▶ _TASK GOAL_
From the records below, copy each line in which the string "games" occurs.

___ RECORDS TO PROCESS

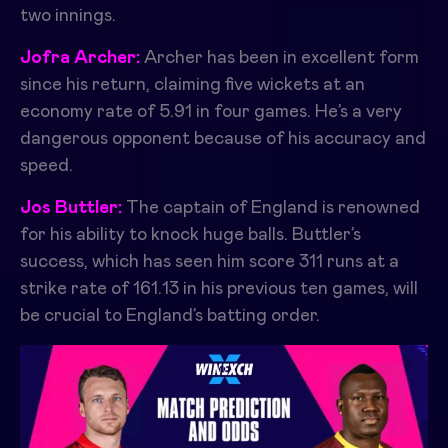
two innings.
Jofra Archer:
Archer has been in excellent form
since his return, claiming five wickets at an
economy rate of 5.91 in four games. He’s a very
dangerous opponent because of his accuracy and
speed.
Jos Buttler:
The captain of England is renowned
for his ability to knock huge balls. Buttler’s
success, which has seen him score 311 runs at a
strike rate of 161.13 in his previous ten games, will
be crucial to England’s batting order.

______

▶ _ANSWER SPACE_
economy rate of 5.91 in four games. He’s a very
strike rate of 161.13 in his previous ten games, will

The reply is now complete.